Some people say they don’t feel good after eating gluten – but perhaps that is because of its effects on mental health rather than on the gut.
Gluten is a protein found in foods including wheat and rye that causes the negative reaction in coeliac disease, an autoimmune condition affecting about 1 per cent of us. Another 12 per cent of people say they get bloating, tiredness and other symptoms after they eat gluten-rich foods.
But there is no agreement on whether this “non-coeliac gluten sensitivity” is a real condition, particularly because several studies have shown that people who have it report the same symptoms if they eat an inactive substance they think is gluten.
However, even if gluten doesn’t cause gut troubles, it may trigger other symptoms in some people, says Jessica Biesiekierski at La Trobe University in Australia.
Biesiekierski and her colleagues investigated with the help of 14 people with self-reported gluten sensitivity. In one experiment, the participants were asked to eat a yogurt on separate days two weeks apart. On one of the days, the yogurt contained gluten, on the other day it was gluten-free. The participants didn’t know which yogurt was which.
In another experiment, people were given two batches of muffins to eat a few weeks apart. Again, one batch contained gluten and one didn’t, and the volunteers didn’t know which was which.
The volunteers reported similar levels of bloating and cramps regardless of whether they ate the gluten-containing or gluten-free foods, reinforcing previous findings that gluten isn’t responsible for gut upsets in people without coeliac disease.
That wasn’t the only discovery. Participants reported feeling more tired after eating gluten-containing yogurt and reported fewer positive emotions after consuming the gluten-containing muffins than after they ate the gluten-free foods. The effects were small but statistically significant, and may explain why some people say they feel better after going gluten-free, says Biesiekierski, who presented the results at the annual meeting of the Gastroenterological Society of Australia in Brisbane earlier this month.

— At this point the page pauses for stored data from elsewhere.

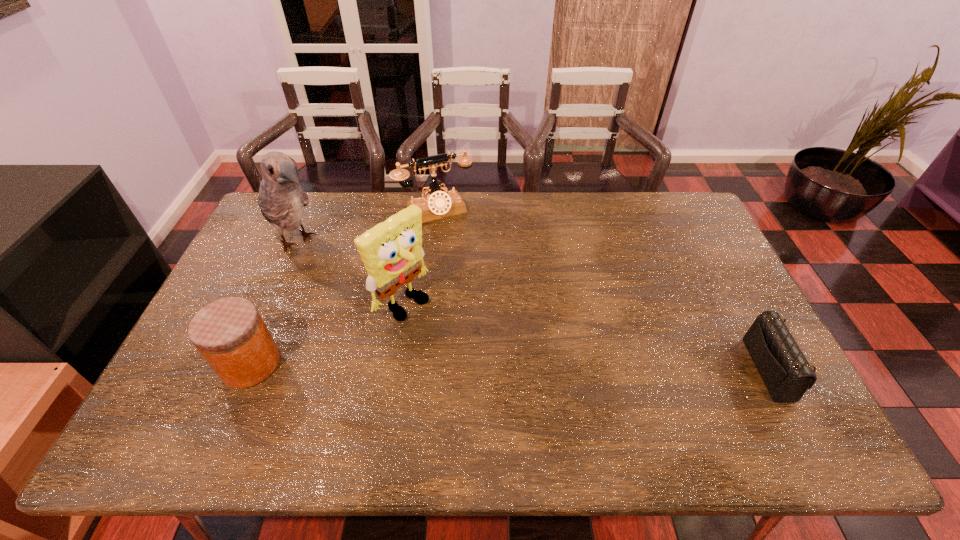 The image size is (960, 540). Find the location of `vacant space on the desktop that is between the fourth tallest object and the clutch bag and is positioned on the face of the third farthest object`. vacant space on the desktop that is between the fourth tallest object and the clutch bag and is positioned on the face of the third farthest object is located at coordinates (488, 366).

Locate an element on the screen. Image resolution: width=960 pixels, height=540 pixels. vacant spot on the desktop that is between the jar and the shortest object and is positioned on the front-facing side of the tallest object is located at coordinates (449, 366).

Locate an element on the screen. free space on the desktop that is between the second shortest object and the clutch bag and is positioned on the dial of the telephone is located at coordinates (518, 367). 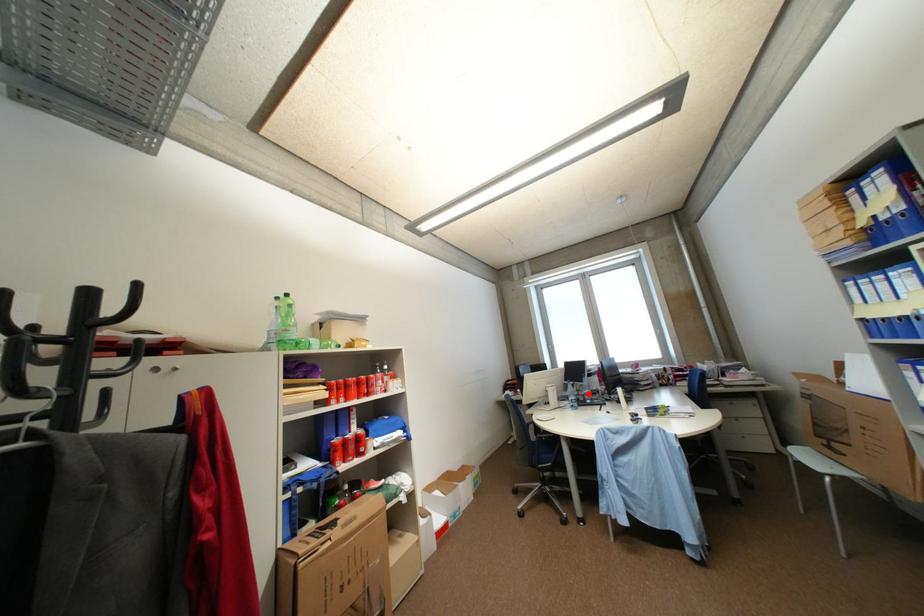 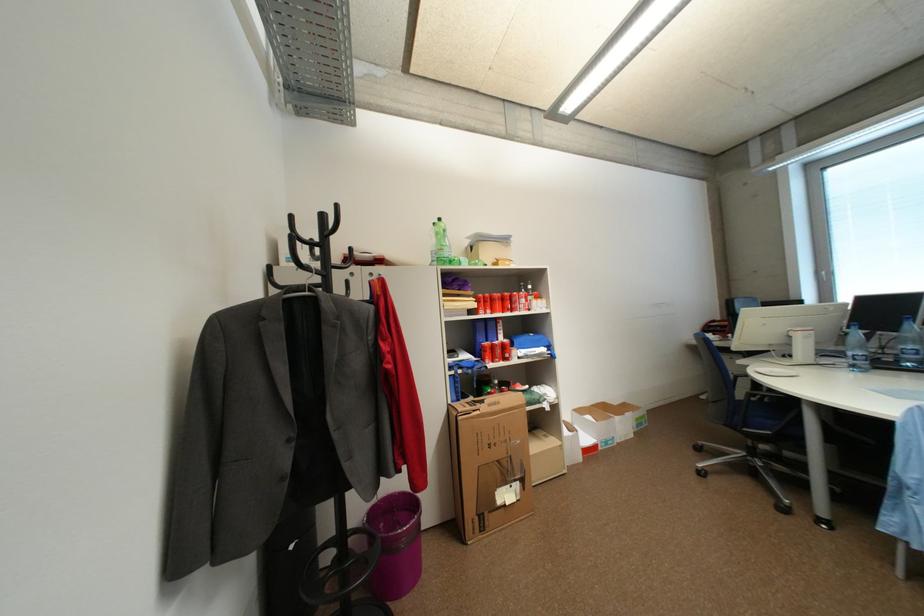 Question: I am providing you with two images of the same scene from different viewpoints. A red point is shown in image1. For the corresponding object point in image2, is it positioned nearer or farther from the camera?

Choices:
 (A) Nearer
 (B) Farther

Answer: (A) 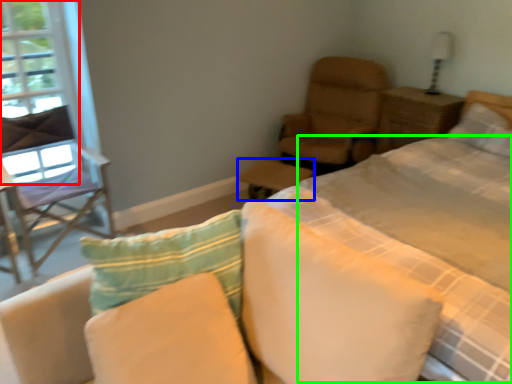 Question: Which is farther away from window screen (highlighted by a red box)? table (highlighted by a blue box) or quilt (highlighted by a green box)?

Choices:
 (A) table
 (B) quilt

Answer: (B) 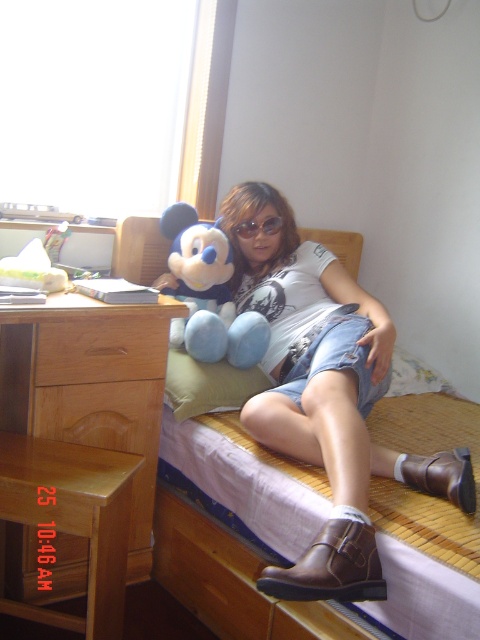 Consider the image. Does denim shorts at center appear on the left side of black plastic goggles at center?

In fact, denim shorts at center is to the right of black plastic goggles at center.

Find the location of `denim shorts at center`. denim shorts at center is located at coordinates (325, 396).

Is the position of denim shorts at center less distant than that of blue plush toy at center?

Yes, denim shorts at center is in front of blue plush toy at center.

I want to click on denim shorts at center, so click(x=325, y=396).

You are a GUI agent. You are given a task and a screenshot of the screen. Output one action in this format:
    pyautogui.click(x=<x>, y=<y>)
    Task: Click on the denim shorts at center
    This screenshot has height=640, width=480.
    Given the screenshot: What is the action you would take?
    pyautogui.click(x=325, y=396)

This screenshot has width=480, height=640. I want to click on denim shorts at center, so click(x=325, y=396).

Between blue plush toy at center and black plastic goggles at center, which one appears on the left side from the viewer's perspective?

blue plush toy at center

Find the location of a particular element. blue plush toy at center is located at coordinates (208, 292). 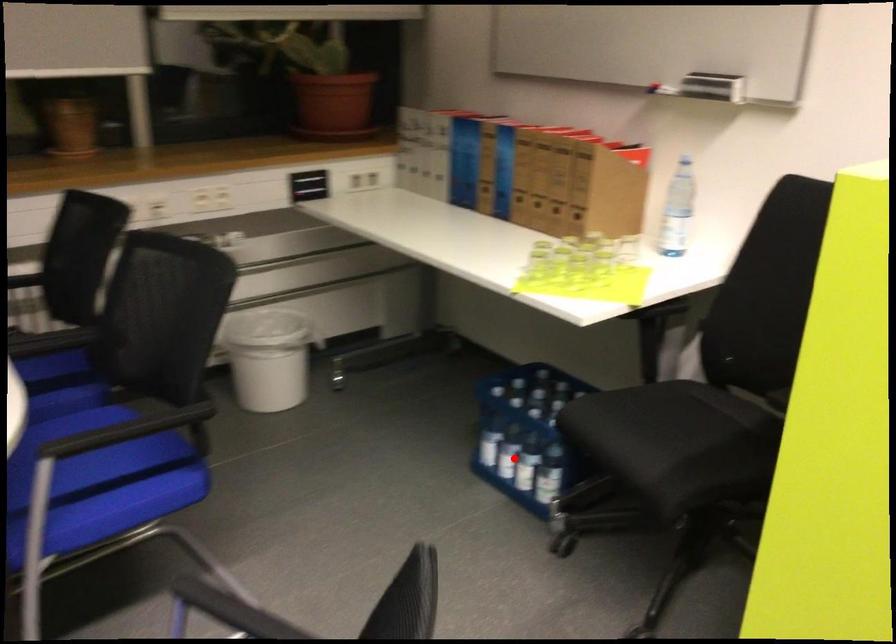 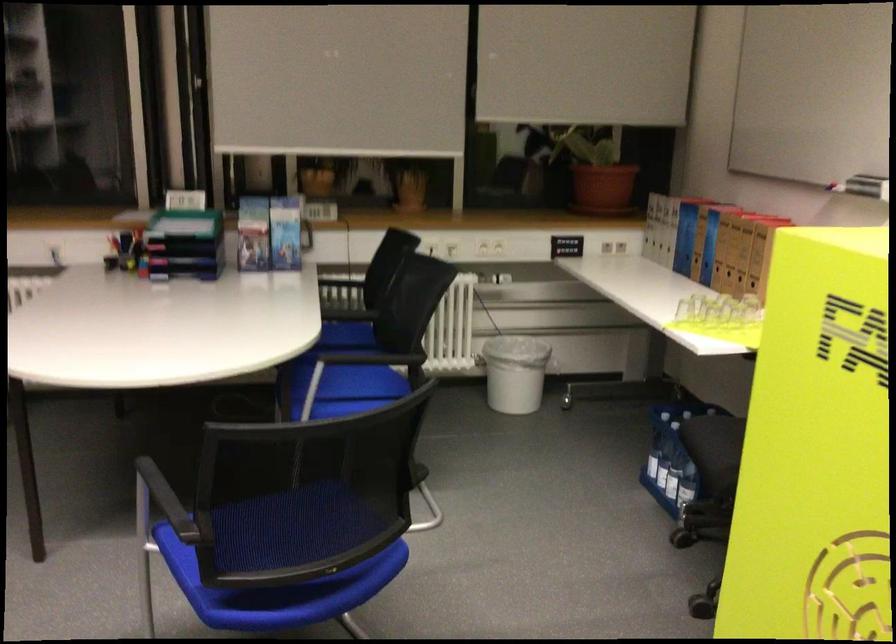 The point at the highlighted location is marked in the first image. Where is the corresponding point in the second image?

(667, 471) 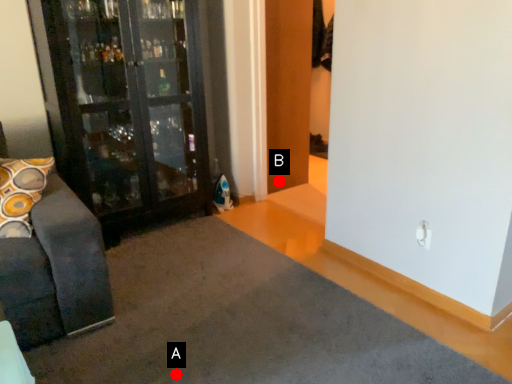 Question: Two points are circled on the image, labeled by A and B beside each circle. Which point is farther to the camera?

Choices:
 (A) A is further
 (B) B is further

Answer: (B) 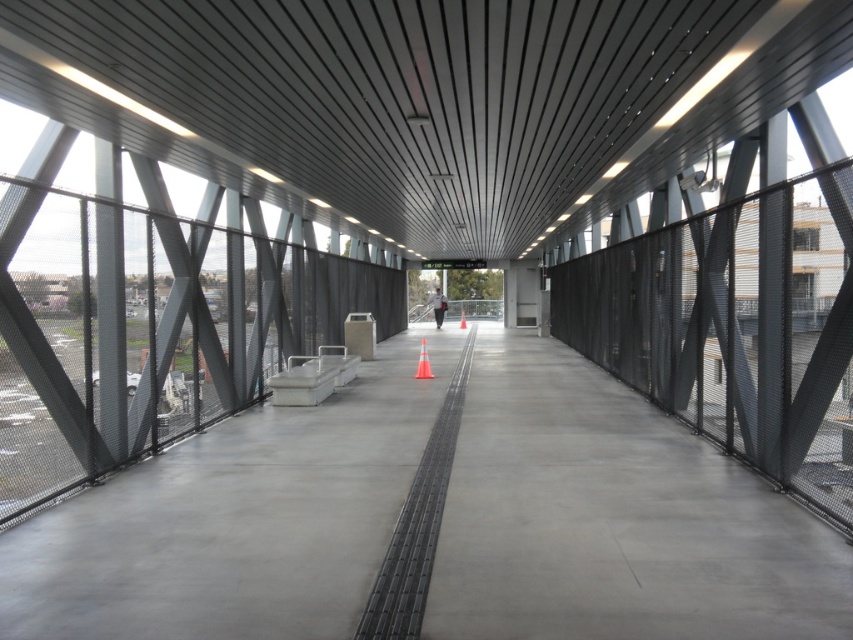 You are a pedestrian standing on the walkway and looking towards the metallic gray overpass at center. Do you see the orange reflective cone at center behind the overpass?

The metallic gray overpass at center is in front of the orange reflective cone at center, so yes, the orange reflective cone at center is behind the overpass and you can see it if you look past the overpass.

You are standing at the point with coordinates (424, 99) on the walkway. What structure would you be directly under?

At point (424, 99) lies metallic gray overpass at center, so you would be directly under the metallic gray overpass at center.

You are standing on the walkway and see two points marked on the ground. One is at point (x=106, y=49) and the other is at point (x=418, y=371). If you are facing the direction of the walkway, which point is closer to you?

Point (x=106, y=49) is in front of point (x=418, y=371), so if you are facing the direction of the walkway, point (x=106, y=49) is closer to you. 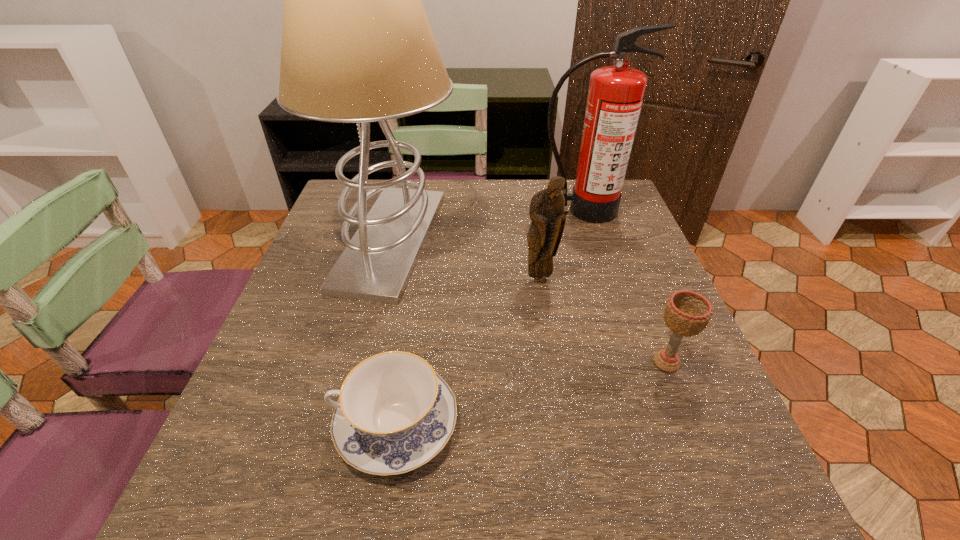 You are a GUI agent. You are given a task and a screenshot of the screen. Output one action in this format:
    pyautogui.click(x=<x>, y=<y>)
    Task: Click on the vacant area between the figurine and the table lamp
    This screenshot has height=540, width=960.
    Given the screenshot: What is the action you would take?
    pyautogui.click(x=466, y=260)

At what (x,y) coordinates should I click in order to perform the action: click on free space between the chalice and the table lamp. Please return your answer as a coordinate pair (x, y). Looking at the image, I should click on (529, 301).

Find the location of `free space that is in between the chinaware and the table lamp`. free space that is in between the chinaware and the table lamp is located at coordinates (394, 332).

Image resolution: width=960 pixels, height=540 pixels. In order to click on free space between the chalice and the third tallest object in this screenshot , I will do `click(603, 321)`.

At what (x,y) coordinates should I click in order to perform the action: click on empty space between the shortest object and the table lamp. Please return your answer as a coordinate pair (x, y). Looking at the image, I should click on (394, 332).

The width and height of the screenshot is (960, 540). In order to click on empty space between the fire extinguisher and the tallest object in this screenshot , I will do `click(488, 225)`.

The width and height of the screenshot is (960, 540). I want to click on vacant area that lies between the tallest object and the figurine, so click(466, 260).

You are a GUI agent. You are given a task and a screenshot of the screen. Output one action in this format:
    pyautogui.click(x=<x>, y=<y>)
    Task: Click on the object that can be found as the closest to the fire extinguisher
    
    Given the screenshot: What is the action you would take?
    pyautogui.click(x=546, y=211)

Locate which object ranks fourth in proximity to the chinaware. Please provide its 2D coordinates. Your answer should be formatted as a tuple, i.e. [(x, y)], where the tuple contains the x and y coordinates of a point satisfying the conditions above.

[(615, 96)]

Identify the location of vacant region that satisfies the following two spatial constraints: 1. on the front-facing side of the chalice; 2. on the left side of the fourth shortest object. click(x=633, y=362). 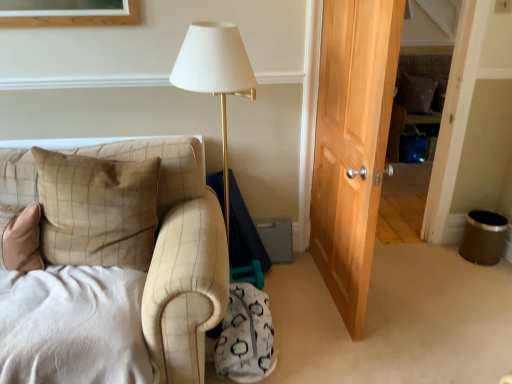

The findings chime with previous work by Biesiekierski showing that gluten seemed to cause more symptoms of depression than an inactive substance in 22 people with gluten sensitivity. Similarly, a 2015 study led by Antonio Di Sabatino at the University of Pavia in Italy found that gluten caused more symptoms of depression and “brain fogginess” than an inactive substance in 59 gluten-sensitive individuals.
Michael Potter at the University of Newcastle in Australia says the evidence is building. “These studies suggest there are definitely people who have reproducible mental health responses to gluten when they undergo blinded challenges.”
Even if gluten can directly affect mental health, it is likely to occur in only a few sensitive people, says Biesiekierski. “We’re certainly not saying that everyone will get depression after eating gluten,” she says.